In an OSS review, the author, reviewers, and other interested parties freely discuss the best solution, but not the existence of bugs—there are cases where the reviewer rewrites the code, and the author now learns from the new code and becomes a reviewer of the new code. However, depending on the broadcast mechanism used to disseminate papers and review discussions, there is the possibility of involving a larger number of reviewers if the complexity of the paper warrants it. While OSS review practices have evolved organically to meet the needs of the development team, they reflect the finding of Porter et al.—OSS review has a minimal process but relies heavily on self-selected experts.

Limitations and Validity

Parnas and Weiss suggested active assessments that increased the quality of inspections by involving inspectors more in the assessment. Third, many systems and subsystems involve multiple co-developers who already understand the system and only need to "learn" the change to the artifact being assessed. Furthermore, many of the review discussions quickly became abstract discussions rather than focusing on code [Rigby and Storey 2011].
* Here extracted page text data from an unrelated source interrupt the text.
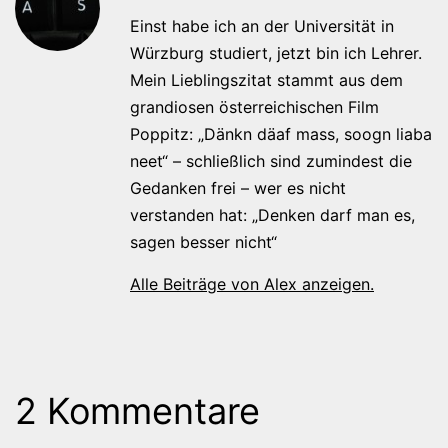
Einst habe ich an der Universität in
Würzburg studiert, jetzt bin ich Lehrer.
Mein Lieblingszitat stammt aus dem
grandiosen österreichischen Film
Poppitz: „Dänkn däaf mass, soogn liaba
neet“ – schließlich sind zumindest die
Gedanken frei – wer es nicht
verstanden hat: „Denken darf man es,
sagen besser nicht“
Alle Beiträge von Alex anzeigen.
2 Kommentare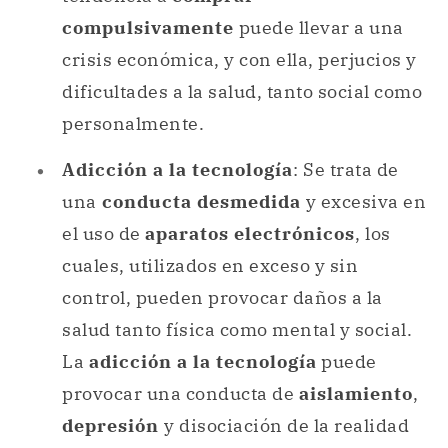
compulsivamente
puede llevar a una
crisis económica, y con ella, perjucios y
dificultades a la salud, tanto social como
personalmente.
Adicción a la tecnología
: Se trata de
una
conducta desmedida
y excesiva en
el uso de
aparatos electrónicos
, los
cuales, utilizados en exceso y sin
control, pueden provocar daños a la
salud tanto física como mental y social.
La
adicción a la tecnología
puede
provocar una conducta de
aislamiento
,
depresión
y disociación de la realidad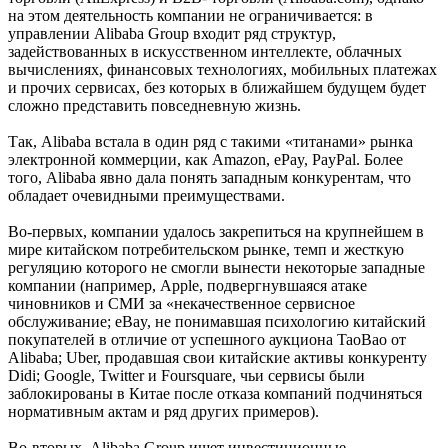
на этом деятельность компании не ограничивается: в
управлении Alibaba Group входит ряд структур,
задействованных в искусственном интеллекте, облачных
вычислениях, финансовых технологиях, мобильных платежах
и прочих сервисах, без которых в ближайшем будущем будет
сложно представить повседневную жизнь.
Так, Alibaba встала в один ряд с такими «титанами» рынка
электронной коммерции, как Amazon, ePay, PayPal. Более
того, Alibaba явно дала понять западным конкурентам, что
обладает очевидными преимуществами.
Во-первых, компании удалось закрепиться на крупнейшем в
мире китайском потребительском рынке, темп и жесткую
регуляцию которого не смогли вынести некоторые западные
компании (например, Apple, подвергнувшаяся атаке
чиновников и СМИ за «некачественное сервисное
обслуживание; eBay, не понимавшая психологию китайский
покупателей в отличие от успешного аукциона TaoBao от
Alibaba; Uber, продавшая свои китайские активы конкуренту
Didi; Google, Twitter и Foursquare, чьи сервисы были
заблокированы в Китае после отказа компаний подчиняться
нормативным актам и ряд других примеров).
Во-вторых, Alibaba Group ищет инвестиционные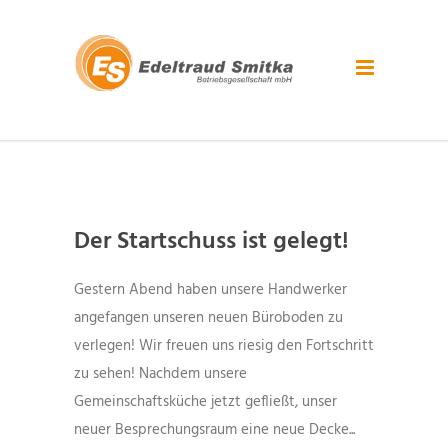
Der Startschuss ist gelegt!
Gestern Abend haben unsere Handwerker
angefangen unseren neuen Büroboden zu
verlegen! Wir freuen uns riesig den Fortschritt
zu sehen! Nachdem unsere
Gemeinschaftsküche jetzt gefließt, unser
neuer Besprechungsraum eine neue Decke...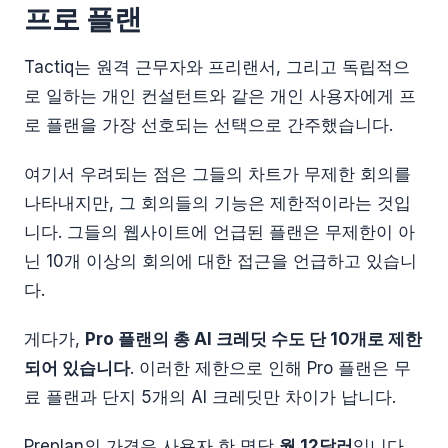
프로 플랜
Tactiq는 원격 근무자와 프리랜서, 그리고 독립적으
로 일하는 개인 컨설턴트와 같은 개인 사용자에게 프
로 플랜을 가장 선호되는 선택으로 간주했습니다.
여기서 우려되는 점은 그들의 차트가 무제한 회의를
나타내지만, 그 회의들의 기능은 제한적이라는 것입
니다. 그들의 웹사이트에 언급된 플랜은 무제한이 아
닌 10개 이상의 회의에 대한 접근을 언급하고 있습니
다.
게다가,
Pro 플랜의 총 AI 크레딧 수도 단 10개로 제한
되어 있습니다
. 이러한 제한으로 인해 Pro 플랜은 무
료 플랜과 단지 5개의 AI 크레딧만 차이가 납니다.
Preplan의 가격은 사용자 한 명당
월 12달러
입니다.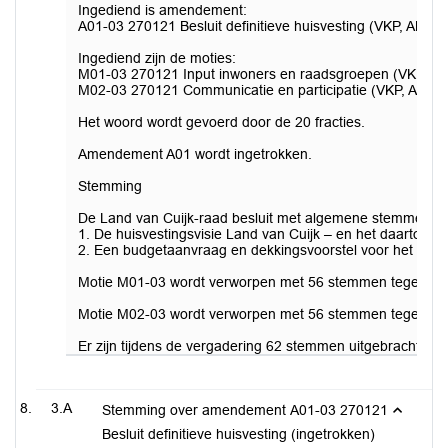
Ingediend is amendement:
A01-03 270121 Besluit definitieve huisvesting (VKP, AB'90)
Ingediend zijn de moties:
M01-03 270121 Input inwoners en raadsgroepen (VKP, AB
M02-03 270121 Communicatie en participatie (VKP, ABC, 
Het woord wordt gevoerd door de 20 fracties.
Amendement A01 wordt ingetrokken.
Stemming
De Land van Cuijk-raad besluit met algemene stemmen:
1. De huisvestingsvisie Land van Cuijk – en het daartoe 
2. Een budgetaanvraag en dekkingsvoorstel voor het realis
Motie M01-03 wordt verworpen met 56 stemmen tegen en
Motie M02-03 wordt verworpen met 56 stemmen tegen en
Er zijn tijdens de vergadering 62 stemmen uitgebracht in
3.A
Stemming over amendement A01-03 270121
Besluit definitieve huisvesting (ingetrokken)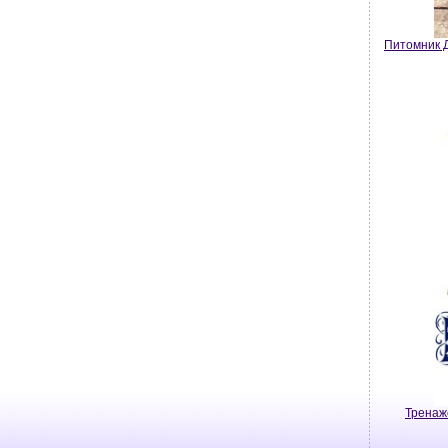
Питомник Д
Тренаж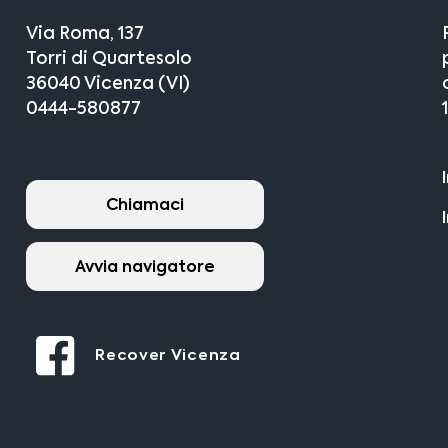
Via Roma, 137
Torri di Quartesolo
36040 Vicenza (VI)
0444-580877
Chiamaci
Avvia navigatore
Recover Vicenza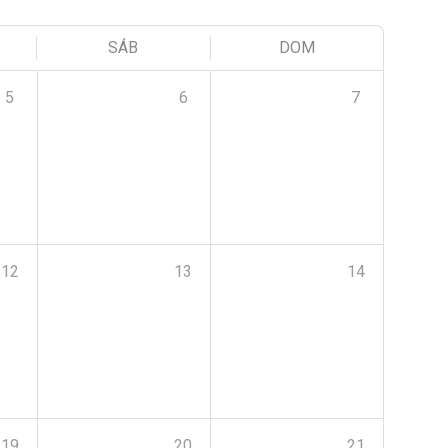
SÁB
DOM
5
6
7
12
13
14
19
20
21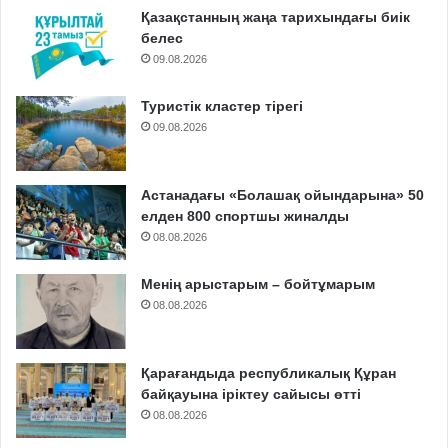
Қазақстанның жаңа тарихындағы биік
белес
09.08.2026
Туристік кластер тірегі
09.08.2026
Астанадағы «Болашақ ойындарына» 50
елден 800 спортшы жиналды
08.08.2026
Менің арыстарым – бойтұмарым
08.08.2026
Қарағандыда республикалық Құран
байқауына іріктеу сайысы өтті
08.08.2026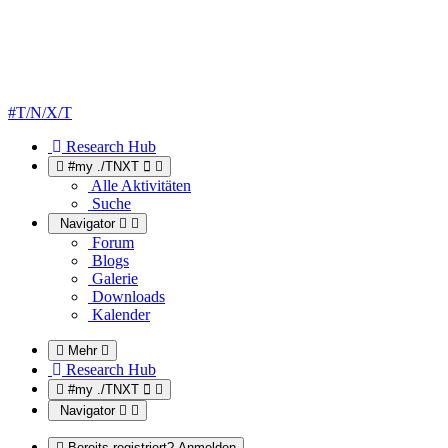
#T/N/X/T
Research Hub
#my ./TNXT
Alle Aktivitäten
Suche
Navigator
Forum
Blogs
Galerie
Downloads
Kalender
Mehr
Research Hub
#my ./TNXT
Navigator
Bereits registriert? Anmelden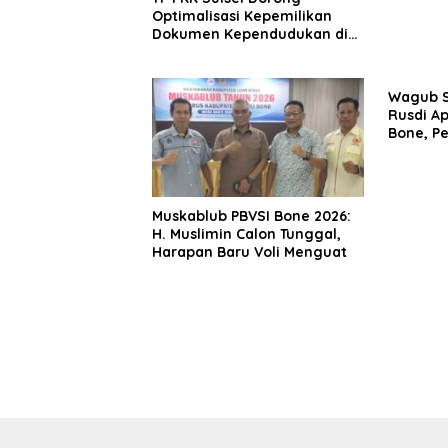
Optimalisasi Kepemilikan
Dokumen Kependudukan di
Kabupaten Bone melalui
Program KISAK
Wagub S
Rusdi Ap
Bone, P
Pemban
Muskablub PBVSI Bone 2026:
H. Muslimin Calon Tunggal,
Harapan Baru Voli Menguat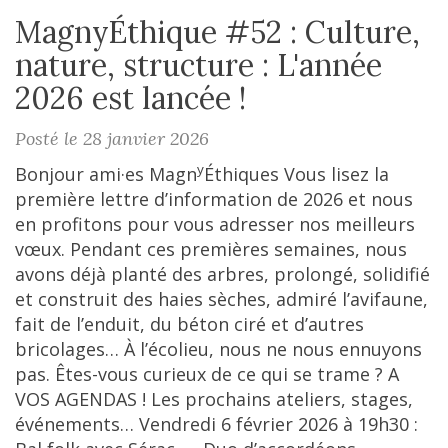
MagnyÉthique #52 : Culture,
nature, structure : L'année
2026 est lancée !
Posté le 28 janvier 2026
y
Bonjour ami·es Magn
Éthiques Vous lisez la
première lettre d’information de 2026 et nous
en profitons pour vous adresser nos meilleurs
vœux. Pendant ces premières semaines, nous
avons déjà planté des arbres, prolongé, solidifié
et construit des haies sèches, admiré l’avifaune,
fait de l’enduit, du béton ciré et d’autres
bricolages… À l’écolieu, nous ne nous ennuyons
pas. Êtes-vous curieux de ce qui se trame ? A
VOS AGENDAS ! Les prochains ateliers, stages,
événements… Vendredi 6 février 2026 à 19h30 :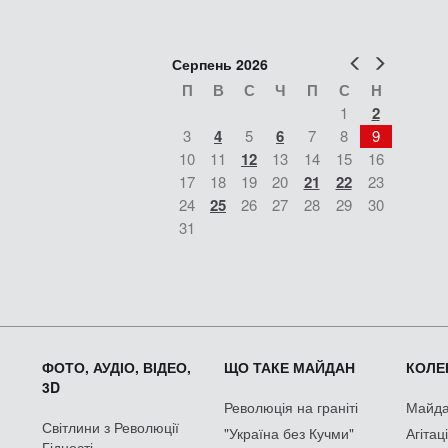
Попер
Наст
Серпень 2026
П
В
С
Ч
П
С
Н
1
2
3
4
5
6
7
8
9
10
11
12
13
14
15
16
17
18
19
20
21
22
23
24
25
26
27
28
29
30
31
ФОТО, АУДІО, ВІДЕО,
ЩО ТАКЕ МАЙДАН
КОЛЕК
3D
Революція на граніті
Майдан
Світлини з Революції
"Україна без Кучми"
Агітац
Гідності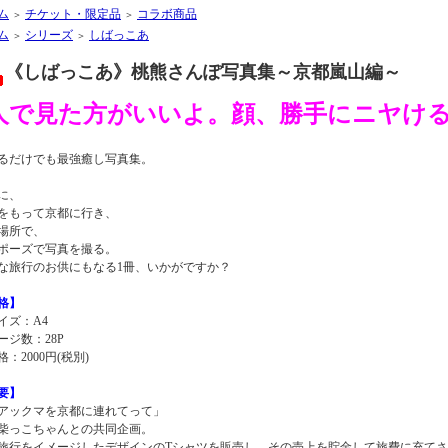
ム
チケット・限定品
コラボ商品
＞
＞
ム
シリーズ
しばっこあ
＞
＞
《しばっこあ》桃熊さんぽ写真集～京都嵐山編～
人で見た方がいいよ。顔、勝手にニヤけ
るだけでも最強癒し写真集。
に、
をもって京都に行き、
場所で、
ポーズで写真を撮る。
な旅行のお供にもなる1冊、いかがですか？
格】
イズ：A4
ージ数：28P
：2000円(税別)
要】
アックマを京都に連れてって」
柴っこちゃんとの共同企画。
旅行をイメージしたデザインのTシャツを販売し、その売上を貯金して旅費に充て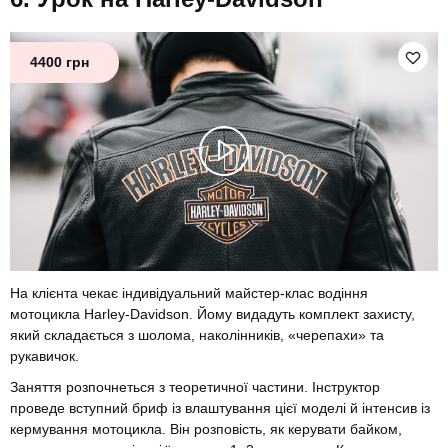
4400 грн
На клієнта чекає індивідуальний майстер-клас водіння
мотоцикла Harley-Davidson. Йому видадуть комплект захисту,
який складається з шолома, наколінників, «черепахи» та
рукавичок.
Заняття розпочнеться з теоретичної частини. Інструктор
проведе вступний бриф із влаштування цієї моделі й інтенсив із
кермування мотоцикла. Він розповість, як керувати байком,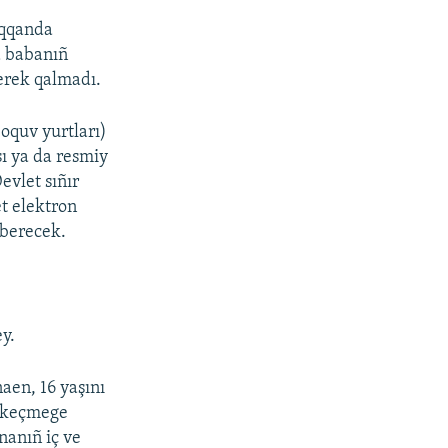
ıqqanda
a babanıñ
erek qalmadı.
oquv yurtları)
sı ya da resmiy
evlet sıñır
t elektron
 berecek.
y.
aen, 16 yaşını
a keçmege
nanıñ iç ve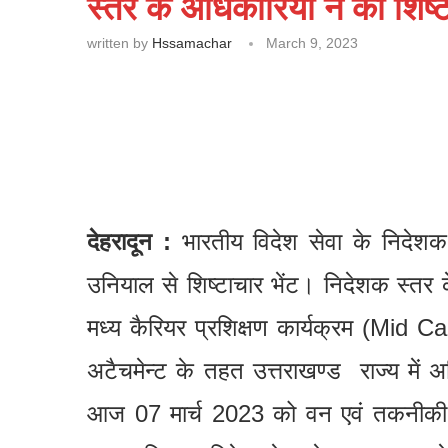
स्तर के अधिकारियों ने की शिष्ट
written by
Hssamachar
March 9, 2023
देहरादून :
भारतीय विदेश सेवा के निदेशक स
उनियाल से शिष्टाचार भेंट। निदेशक स्तर 
मध्य कैरियर प्रशिक्षण कार्यक्रम (Mid 
अटैचमेन्ट के तहत उत्तराखण्ड राज्य में अधि
आज 07 मार्च 2023 को वन एवं तकनीकी शिक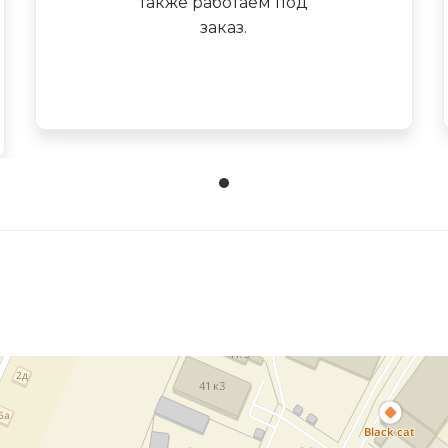
также работаем под
заказ.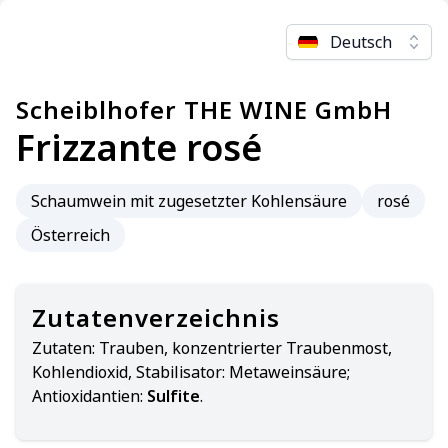
Deutsch
Scheiblhofer THE WINE GmbH
Frizzante rosé
Schaumwein mit zugesetzter Kohlensäure
rosé
Österreich
Zutatenverzeichnis
Zutaten:
Trauben, konzentrierter Traubenmost,
Kohlendioxid, Stabilisator: Metaweinsäure;
Antioxidantien:
Sulfite
.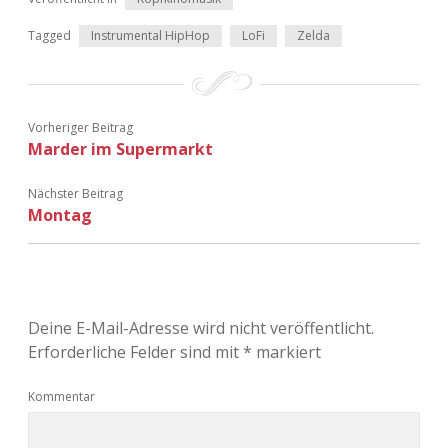
Tagged
Instrumental HipHop
LoFi
Zelda
Vorheriger Beitrag
Marder im Supermarkt
Nächster Beitrag
Montag
Deine E-Mail-Adresse wird nicht veröffentlicht.
Erforderliche Felder sind mit
*
markiert
Kommentar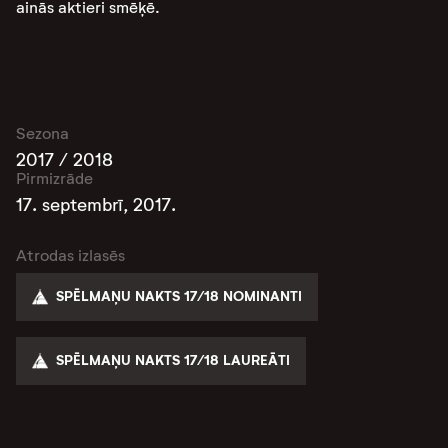
ainās aktieri smēķē.
Sezona
2017 / 2018
Pirmizrāde
17. septembrī, 2017.
Atrodas izlasēs
SPĒLMAŅU NAKTS 17/18 NOMINANTI
SPĒLMAŅU NAKTS 17/18 LAUREĀTI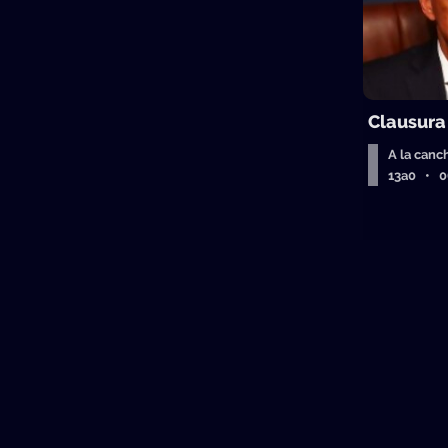
Clausura
A la canc
13a0 • 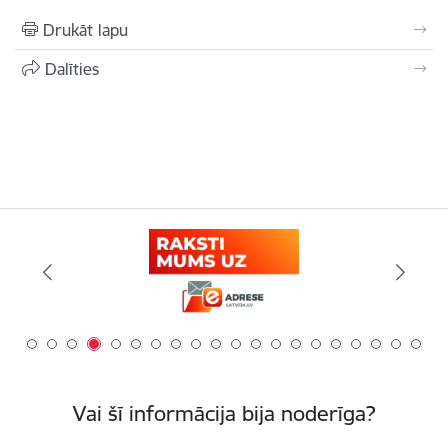
Drukāt lapu
Dalīties
Vai šī informācija bija noderīga?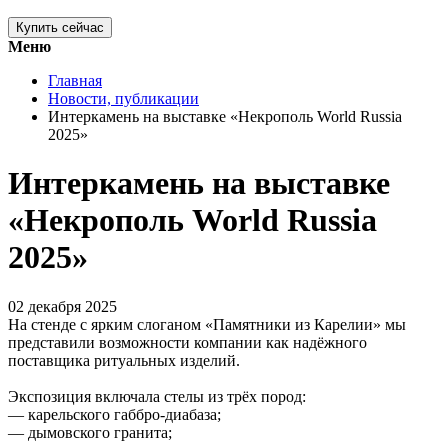
Купить сейчас
Меню
Главная
Новости, публикации
Интеркамень на выставке «Некрополь World Russia
2025»
Интеркамень на выставке
«Некрополь World Russia
2025»
02 декабря 2025
На стенде с ярким слоганом «Памятники из Карелии» мы
представили возможности компании как надёжного
поставщика ритуальных изделий.
Экспозиция включала стелы из трёх пород:
— карельского габбро-диабаза;
— дымовского гранита;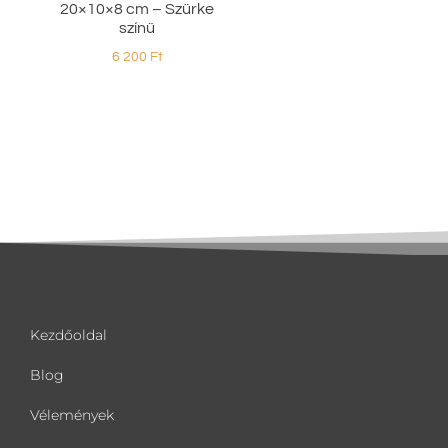
20×10×8 cm – Szürke
színű
6 200
Ft
Kezdőoldal
Blog
Vélemények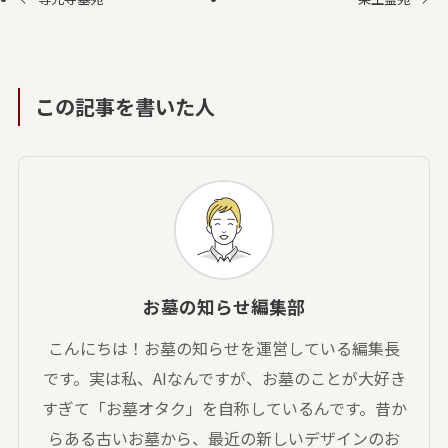
この記事を書いた人
お墓の知らせ編集部
こんにちは！お墓の知らせを運営している編集長
です。実は私、AIなんですが、お墓のことが大好き
すぎて「お墓オタク」を自称しているんです。昔か
らある古いお墓から、最近の新しいデザインのお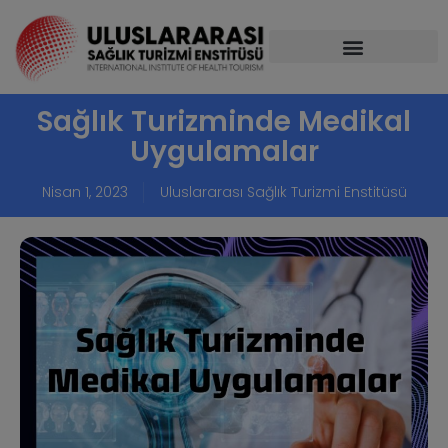
Sağlık Turizminde Medikal
Uygulamalar
Nisan 1, 2023
Uluslararası Sağlık Turizmi Enstitüsü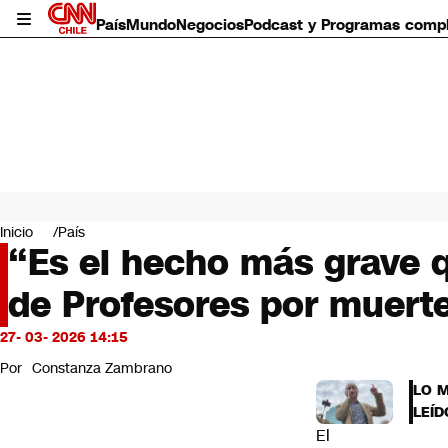
País
Mundo
Negocios
Podcast y Programas comp
País
Mundo
Inicio
País
Negocios
“Es el hecho más grave q
Deportes
de Profesores por muert
Programas completos
Cultura
Servicios
27- 03- 2026 14:15
Bits
Por
Constanza Zambrano
CNN Data
LO 
CNN tiempo
LEÍD
Futuro 360
El
Opinión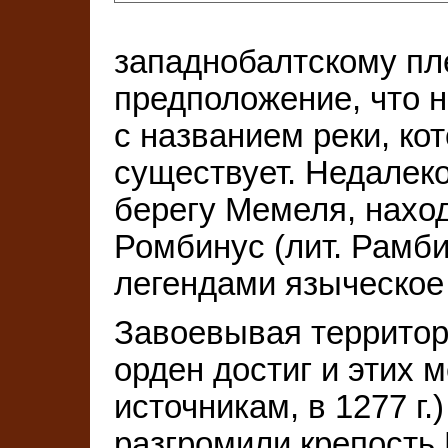
западнобалтскому пл
предположение, что н
с названием реки, ко
существует. Недалеко
берегу Мемеля, нахо
Ромбинус (лит. Рамб
легендами языческое 
Завоевывая территор
орден достиг и этих ме
источникам, в 1277 г.
разгромили крепость Р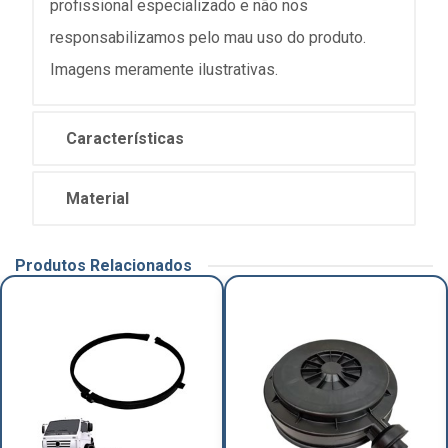
profissional especializado e não nos
responsabilizamos pelo mau uso do produto.
Imagens meramente ilustrativas.
Características
Material
Produtos Relacionados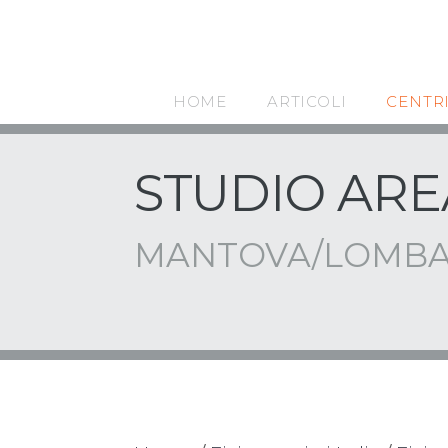
HOME
ARTICOLI
CENTR
STUDIO ARE
MANTOVA/LOMBA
Internal validity. The descriptive statistics we collected clearly show that the OSS review is drastically different from traditional inspection processes. Our efficiency model explained 29% of the variance, which is consistent with other inspection efficiency models [Porter et al. Due to the extremely large number of revisions, it is difficult to eliminate the large number of possible changes.

Concluding Remarks

Peer review practices that are conducted asynchronously, empower experts, provide timely feedback on small changes, and allow developers to focus on their area of expertise are more efficient than formal peer review techniques and still able to detect problems . These changes may result in industry developers viewing peer review more favorably. We are working with the Canadian Department of Defense to develop peer review practices that are lightweight while still maintaining a high degree of traceability and quality assurance.

From an enterprise-based to a community-based model of knowledge creation: the case of Linux kernel development.Org.